1st Edition

State Violence and Punishment in India

By Taylor C. Sherman Copyright 2010
    264 Pages
    by Routledge

    264 Pages
    by Routledge

    Exploring violent confrontation between the state and the population in colonial and postcolonial India, this book is both a study of the many techniques of colonial coercion and state violence and a cultural history of the different ways in which Indians imbued practices of punishment with their own meanings and reinterpreted acts of state violence in their own political campaigns.

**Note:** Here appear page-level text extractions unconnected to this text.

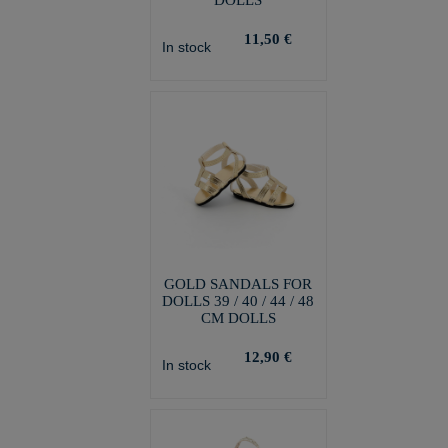
DOLLS
11,50 €
In stock
GOLD SANDALS FOR
DOLLS 39 / 40 / 44 / 48
CM DOLLS
12,90 €
In stock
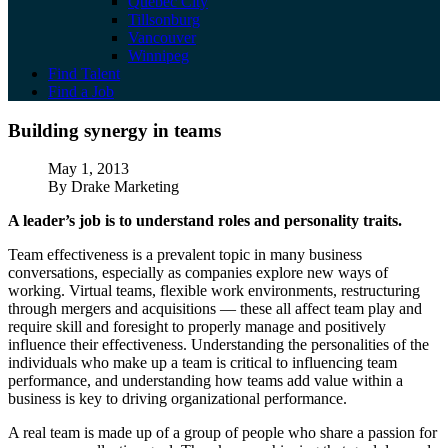
Quebec City
Tillsonburg
Vancouver
Winnipeg
Find Talent
Find a Job
Building synergy in teams
Building synergy in teams
Published
May 1, 2013
Author
By Drake Marketing
A leader’s job is to understand roles and personality traits.
Team effectiveness is a prevalent topic in many business
conversations, especially as companies explore new ways of
working. Virtual teams, flexible work environments, restructuring
through mergers and acquisitions — these all affect team play and
require skill and foresight to properly manage and positively
influence their effectiveness. Understanding the personalities of the
individuals who make up a team is critical to influencing team
performance, and understanding how teams add value within a
business is key to driving organizational performance.
A real team is made up of a group of people who share a passion for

    This work examines state violence from a historical perspective, expanding the study of punishment beyond the prison by investigating the interplay between imprisonment, corporal punishment, collective fines and state violence. It provides a fresh look at seminal events in the history of mid-twentieth century India, such as the massacre at Jallianwala Bagh, the non-cooperation and civil disobedience movements, the Quit India campaign, and the Hindu-Muslim riots of the 1930s and 1940s. The book extends its analysis into the postcolonial period by considering the ways in which partition and then the struggle against a communist insurgency reshaped practices of punishment and state violence in the first decade after independence. Ultimately, this research challenges prevailing conceptions of the nature of the state in colonial and postcolonial India, which have tended to assume that the state had the ambition and the ability to use the police, military and bureaucracy to dominate the population at will. It argues, on the contrary, that the state in twentieth-century India tended to be self-limiting, vulnerable, and replete with tensions.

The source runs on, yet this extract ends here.